Watch closely and you’ll see what I mean: women claim they want peace but they crave control. If they wanted peace, they’d meditate, journal, breathe, pray, or hold a crystal for five minutes instead of nagging.
They do it because it works—at least temporarily. It puts their man in check by making him question whether he’s meeting her standards.
But here’s the problem: if a man hears long enough that he’s falling short, he’ll start to believe it. Soon she’s left with a man whose self-esteem is running on fumes. Women try to balance the nagging with occasional praise, but the nagging always outweighs the bones they throw us, because the short-term payoff is too addictive. It’s spiritual crack for the mouthpiece. That’s why nagging should never start in the first place.
Even though I find this tactic cold and calculating, I don’t label women who do it “abusers.” Because women don’t “provoke” us—we men allow ourselves to be provoked. We walk right into it every time.
We Defend, Rationalize, Explain, Excuse, or Persuade.
We DREEP.
And fittingly, dreep is an old Scottish word meaning “to lower oneself.”
Defending ourselves drains our spiritual energy. Defensiveness ejects us from the present moment, makes us malfunction, and serves no useful purpose.
And women can sense it the moment it happens. Our voices get higher. Our posture softens. Our energy ungrounds. Even our donks shrinkle up a little. They’ve dragged us onto their home turf—the spiritual realm—where we are no match for their intuition, emotional footwork, or psychic jujitsu.
My personal Achilles heel is when my SO Jodi misquotes me. I believe I have an impeccable mouthpiece, so when she tells me I said something I would never say, it mega triggers me. She swears she’s not doing this intentionally, but after almost six years together, she knows on a soul level that misquoting me is the Bat-Signal to my defensiveness. Consciously or not, she deploys it, and I fall right into the trap. An hour later we’re arguing about what was or wasn’t said instead of the actual issue.

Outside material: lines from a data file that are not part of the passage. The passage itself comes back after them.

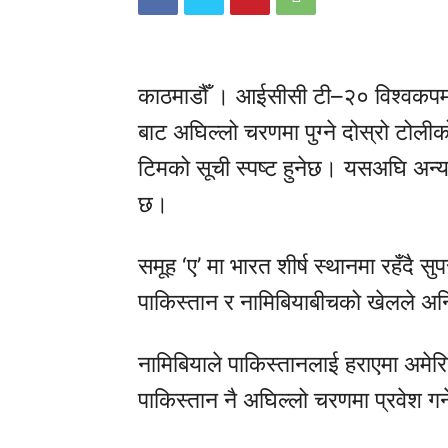
काठमाडौँ । आईसीसी टी–२० विश्वकपमा
बाट अघिल्लो चरणमा पुग्ने दोस्रो टोलीको 
टिमको सूची स्पष्ट हुनेछ। यसअघि अन्य
छ।
समूह ‘ए’ मा भारत शीर्ष स्थानमा रहँदै 
पाकिस्तान र नामिबियाबीचको खेलले अन्त
नामिबियाले पाकिस्तानलाई हराएमा अमेर
पाकिस्तान नै अघिल्लो चरणमा प्रवेश गर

Rather than lowering myself by DREEPing, the way out is curiosity—not justification. When we give up the need to be right, we tap into an infinite well of loving energy.

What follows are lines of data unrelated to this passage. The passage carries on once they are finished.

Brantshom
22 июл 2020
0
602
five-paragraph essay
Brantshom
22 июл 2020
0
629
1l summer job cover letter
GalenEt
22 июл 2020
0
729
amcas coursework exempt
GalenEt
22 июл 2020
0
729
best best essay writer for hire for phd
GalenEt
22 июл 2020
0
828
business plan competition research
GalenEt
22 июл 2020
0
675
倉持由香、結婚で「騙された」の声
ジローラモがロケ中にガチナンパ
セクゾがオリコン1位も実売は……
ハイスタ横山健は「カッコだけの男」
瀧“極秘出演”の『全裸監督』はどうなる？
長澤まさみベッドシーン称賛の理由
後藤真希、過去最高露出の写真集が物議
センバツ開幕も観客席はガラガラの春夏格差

So next time she misquotes me, instead of defending myself, I’ll let her finish and then calmly say, “I don’t view it that way.”

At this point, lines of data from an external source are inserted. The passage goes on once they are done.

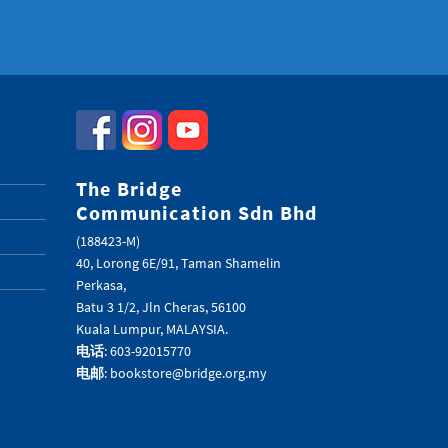
The Bridge
Communication Sdn Bhd
(188423-M)
40, Lorong 6E/91, Taman Shamelin
Perkasa,
Batu 3 1/2, Jln Cheras, 56100
Kuala Lumpur, MALAYSIA.
电话
: 603-92015770
电邮
: bookstore@bridge.org.my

She probably won’t ask how I do view it, which signals she wasn’t actually curious in the content—instead, she was building righteous indignation to get the upper hand because she felt insecure.
When I’m really on my game, I can make a joke out of it. If I say her friend is looking healthy, for example, and she twists it into something prurient, instead of DREEPing, I might playfully lean in and say her friend looked so healthy I was thinking of asking her on a workout date.
But like every woman I’ve ever known, Jodi is sensitive, insecure, and exceptionally skilled at flipping the script. If I clapped back like that when she was on her moon, she’d likely act like I was serious and hit me with, “I can’t believe you’d say that!” And even though I’ve got jokes, I know it’s usually wiser to build her up rather than poke fun at her. She’s been through a lot and deserves gentleness.
While I find it incredibly frustrating when people try to control me, I get why they do it: Cuz they’re terrified we’ll notice they don’t know what they’re doing and making it up as they go.
Lord knows I know—I do it too.
As my wise older cousin Sean told me one Monday when he was coaching me up on how to deal with the white women in my family cosigning on my babymama cutting me and my Black dad out of my daughter’s life:
“All I know is tomorrow’s Tuesday.”
Which is another way of saying:
We’re all making it up as we go.
No one’s really in control.
And the less we DREEP, the freer we become.